On 03/22, Linus Torvalds wrote:
> On Tue, Mar 22, 2022 at 5:34 PM Tim Murray <timmurray@xxxxxxxxxx> wrote:
> >
> > AFAICT, what's happening is that rwsem_down_read_slowpath
> > modifies sem->count to indicate that there's a pending reader while
> > f2fs_ckpt holds the write lock, and when f2fs_ckpt releases the write
> > lock, it wakes pending readers and hands the lock over to readers.
> > This means that any subsequent attempt to grab the write lock from
> > f2fs_ckpt will stall until the newly-awakened reader releases the read
> > lock, which depends on the readers' arbitrarily long scheduling
> > delays.
>
> Ugh.
>
> So I'm looking at some of this, and you have things like this:
>
> f2fs_down_read(&F2FS_I(inode)->i_sem);
> cp_reason = need_do_checkpoint(inode);
> f2fs_up_read(&F2FS_I(inode)->i_sem);
>
> which really doesn't seem to want a sleeping lock at all.
>
> In fact, it's not clear that it has any business serializing with IO
> at all. It seems to just check very basic inode state. Very strange.
> It's the kind of thing that the VFS layer tends to use te i_lock
> *spinlock* for.

Um.. let me check this i_sem, introduced by
d928bfbfe77a ("f2fs: introduce fi->i_sem to protect fi's info").

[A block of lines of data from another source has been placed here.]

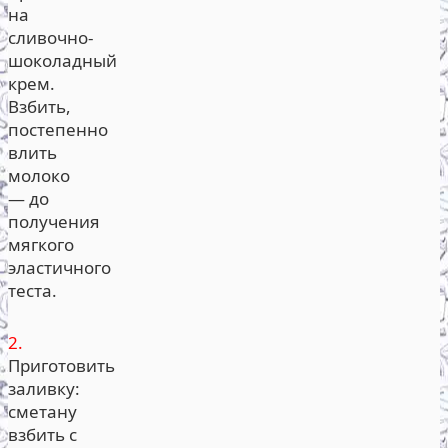
на
сливочно-
шоколадный
крем.
Взбить,
постепенно
влить
молоко
— до
получения
мягкого
эластичного
теста.
2.
Приготовить
заливку:
сметану
взбить с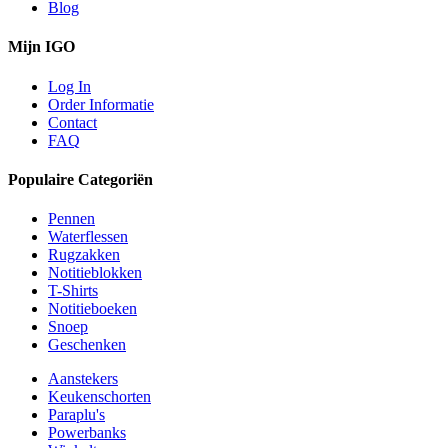
Blog
Mijn IGO
Log In
Order Informatie
Contact
FAQ
Populaire Categoriën
Pennen
Waterflessen
Rugzakken
Notitieblokken
T-Shirts
Notitieboeken
Snoep
Geschenken
Aanstekers
Keukenschorten
Paraplu's
Powerbanks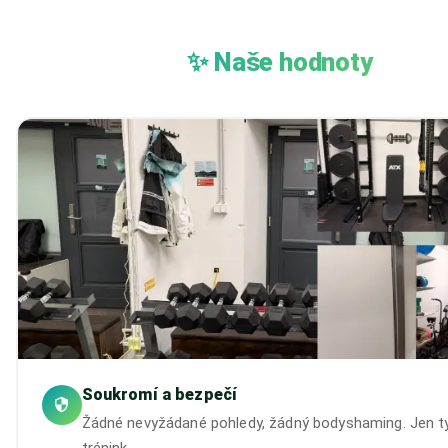
✨ Naše hodnoty
Soukromí a bezpečí
Žádné nevyžádané pohledy, žádný bodyshaming. Jen ty
trénink.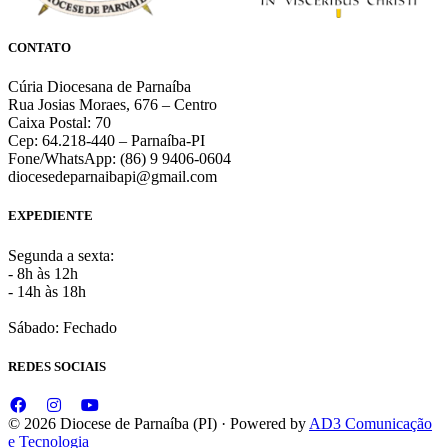
CONTATO
Cúria Diocesana de Parnaíba
Rua Josias Moraes, 676 – Centro
Caixa Postal: 70
Cep: 64.218-440 – Parnaíba-PI
Fone/WhatsApp: (86) 9 9406-0604
diocesedeparnaibapi@gmail.com
EXPEDIENTE
Segunda a sexta:
- 8h às 12h
- 14h às 18h
Sábado: Fechado
REDES SOCIAIS
© 2026 Diocese de Parnaíba (PI) · Powered by
AD3 Comunicação
e Tecnologia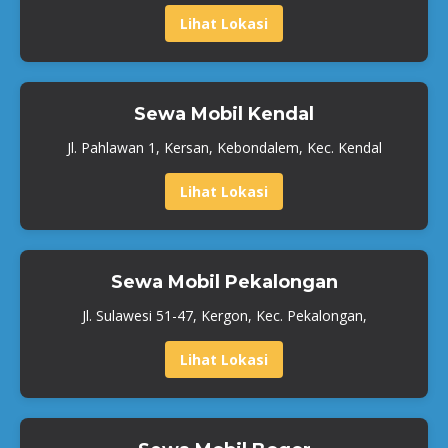
Lihat Lokasi
Sewa Mobil Kendal
Jl. Pahlawan 1, Kersan, Kebondalem, Kec. Kendal
Lihat Lokasi
Sewa Mobil Pekalongan
Jl. Sulawesi 51-47, Kergon, Kec. Pekalongan,
Lihat Lokasi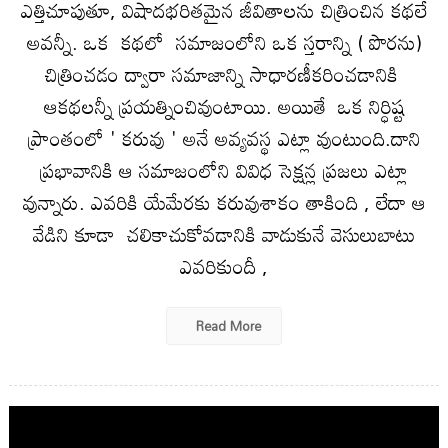
ఎత్తిచూపుతూ, విషాదభరితమైన జీవితాలను చిత్రించిన కథలే
అవన్నీ. ఒక కథలో సమాజంలోని ఒక స్తరాన్ని ( పొరను)
చిత్రించడం ద్వారా సమాజాన్ని సాధారణీకరించడానికి
ఆకథలన్నీ ప్రయత్నించివుంటాయి. అయితే ఒక నిర్ధిష్ట
ప్రాంతంలో ' కరువు ' అనే అవ్యవస్థ ఎట్లా వుంటుంది.దాని
ప్రభావానికి ఆ సమాజంలోని వివిధ సెక్షన్ల ప్రజలు ఎట్లా
వున్నారు. ఎవరికి యేమేరకు కరువుశాకం తాకింది , లేదా ఆ
వేడిని కూడా చలికాచుకోవడానికి వాడుకునే వెసులుబాటు
ఎవరికుందీ ,
Read More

OTOH, I was suspecting the major contetion would be
f2fs_lock_op -> f2fs_down_read(&sbi->cp_rwsem);
, which was used for most of filesystem operations.

And, when we need to do checkpoint, we'd like to block internal operations by
f2fs_lock_all -> f2fs_down_write(&sbi->cp_rwsem);

So, what I expected was giving the highest priority to the checkpoint thread
by grabbing down_write to block all the other readers.

>
> And perhaps equally oddly, then when you do f2fs_issue_checkpoint(),
> _that_ code uses fancy lockless lists.
>
> I'm probably mis-reading it.
>
> Linus